As part of a research project aiming to develop and evaluate a hydroponic system for wastewater treatment in Sweden, extended nutrient removal by microalgae was tested. The hydroponic/microalgal wastewater treatment system was built in a greenhouse in order to improve growth conditions for plants and algae. Studies on the treatment step with microalgae showed that phosphorus removal could be successfully accomplished owing to the cmbined effect of phosphorus assimilation and biologically mediated chemical precipitation of calcium phosphates. This precipitation was mainly induced by the increased pH in the algal cultures, and the pH increase was in turn a result of the inorganic carbon assimilation by the algae. The results showed that the algal growth was mainly light limited which resulted in higher algal biomass density and also lowe residual nutrients in the water at longer hydraulic retention times (HRT). In contrast the phosphorus removal rate was load limited, i.e. shorter HRT gave higher removal rates. This load dependency was due to the chemical precipitation, whereas the phosphorus assimilation was dependent on algal growth. Furthermore, results from an intensive study during summer showed that culture depths of 17 cm gave higher removal efficiencies (78% - 92%) than cultures of 33 cm (66% - 88%). On the other hand, the removal rate per area was higher in the deeper cultures, which implies that these may be preferred if area is of concern.

Nitrogen removal was achieved mainly by the assimilation of nitrate to algal biomass, and removal efficiencies of around 40% (nitrate) could be reached for most parts of the year although the nitrogen removal performance was quite uneven. Up to 60% - 80% could however be reached during summer in the shallow cultures. A net removal in total nitrogen of up to 40% was observed in the shallow cultures during summer, which was most probably a consequence of grazing zooplankton and subsequent urea excretion and ammonia volatilisation as a reslt of the high pH values.

Over the year, there were large fluctuations in algal growth and removal efficiency as a result of the seasonal variations in light and tempeature. During winter, phosphorus removal efficiencies lower than 25% were observed in the shallow tanks and lower than 10% in the deep tanks. Additional illumination during winter improved the phosphorus removal in the shallow cultures but did not have a significant efect on the deep cultures. Such additional illumination increases the total energy demand of the system, and hence alternative methods for phosphorus removal during winter would probably be more economical unless the algal biomass roduced had great commercial value.

Conventional end-of-pipe solutions for wastewater treatment have been criticized from a sustainable view-point, in particular regarding recycling of nutrients. The integration of hydroponic cultivation into a wastewater treatment system has been proposed as an ecological alternative, where nutrients can be removed from the wastewater through plant uptake; however, cultivation of plants in a temperate climate, such as Sweden, implies that additional energy is needed during the colder and darker period. Thus, treatment capacity, additional energy usage and potential value of products are important aspects considering the applicability of hydroponic wastewater treatment in Sweden.

To enable the investigation of hydroponic wastewater treatment, a pilot plant was constructed in a greenhouse located at Överjärva gård, Solna, Sweden. The pilot plant consisted of several steps, including conventional biological processes, hydroponics, algal treatment and sand filters. The system treated around 0.56-0.85 m3 domestic wastewater from the Överjärva gård area per day. The experimental protocol, performed in an average of twice per week over a period of three years, included analysis and measurements of water quality and physical parameters. In addition, two studies were performed when daily samples were analysed during a period of two-three weeks. Furthermore, the removal of pathogens in the system, and the microbial composition in the first hydroponic tank were investigated.
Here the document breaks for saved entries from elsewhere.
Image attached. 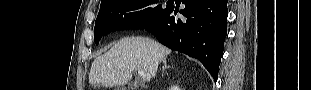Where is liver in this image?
<instances>
[{
	"label": "liver",
	"instance_id": "1",
	"mask_svg": "<svg viewBox=\"0 0 311 90\" xmlns=\"http://www.w3.org/2000/svg\"><path fill=\"white\" fill-rule=\"evenodd\" d=\"M171 50L158 42L144 37H126L117 42L108 52L97 57L90 69L89 83L96 87L123 86L142 70L154 78L159 62Z\"/></svg>",
	"mask_w": 311,
	"mask_h": 90
}]
</instances>
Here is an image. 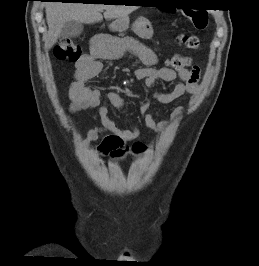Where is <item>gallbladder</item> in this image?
<instances>
[{"instance_id": "obj_1", "label": "gallbladder", "mask_w": 259, "mask_h": 266, "mask_svg": "<svg viewBox=\"0 0 259 266\" xmlns=\"http://www.w3.org/2000/svg\"><path fill=\"white\" fill-rule=\"evenodd\" d=\"M83 31V25L77 21H69L62 28L60 37L71 38L79 36Z\"/></svg>"}]
</instances>
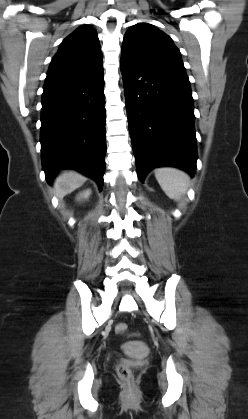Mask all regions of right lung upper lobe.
I'll return each mask as SVG.
<instances>
[{
	"instance_id": "cb5924a9",
	"label": "right lung upper lobe",
	"mask_w": 248,
	"mask_h": 419,
	"mask_svg": "<svg viewBox=\"0 0 248 419\" xmlns=\"http://www.w3.org/2000/svg\"><path fill=\"white\" fill-rule=\"evenodd\" d=\"M102 67V53L96 31L81 26L67 36L53 57L45 83L70 80Z\"/></svg>"
}]
</instances>
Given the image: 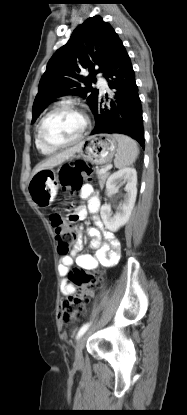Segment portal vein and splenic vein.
I'll list each match as a JSON object with an SVG mask.
<instances>
[{
    "instance_id": "18ae733b",
    "label": "portal vein and splenic vein",
    "mask_w": 187,
    "mask_h": 415,
    "mask_svg": "<svg viewBox=\"0 0 187 415\" xmlns=\"http://www.w3.org/2000/svg\"><path fill=\"white\" fill-rule=\"evenodd\" d=\"M110 168H111V165H109V166H107L105 168H102V169H100L99 173L100 174H104V173L108 172Z\"/></svg>"
}]
</instances>
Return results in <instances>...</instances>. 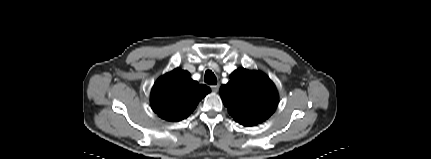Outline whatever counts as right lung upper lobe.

Inflow concentrations were in an average of around 475 mg COD/L, 100 mg Tot-N/L and 12 mg Tot-P/L. The results show that 85-90% of COD was removed in the system. Complete nitrification was achieved in the hydroponic tanks. Denitrification, by means of pre-denitrification, occurred in the first anoxic tank. With a recycle ratio of 2.26, the achieved nitrogen removal in the system was around 72%. Approximately 4% of the removed amount of nitrogen was credited to plant uptake during the active growth period. Phosphorus was removed by adsorption in the anoxic tank and sand filters, natural chemical precipitation in the algal step induced by the high pH, and assimilation in plants, bacteria and algae. The main removal occurred in the algal step. In total, 47% of the amount of phosphorus was removed. Significant recycling of nitrogen and phosphorus through harvested biomass has not been shown. The indicators analysed for pathogen removal showed an achieved effluent quality comparable to, or better than, for conventional secondary treatment. The microbial composition was comparable to other nitrifying biological systems. The most abundant phyla were Betaproteobacteria and Planctomycetes.

In Sweden, a hydroponic system is restricted to greenhouse applications, and the necessary amount of additional energy is related to geographic location. In conclusion, hydroponic systems are not recommended too far north, unless products are identified that will justify the increased energy usage. The potential for hydroponic treatment systems in Sweden lies in small decentralized systems where the greenness of the system and the possible products are considered as advantages for the users.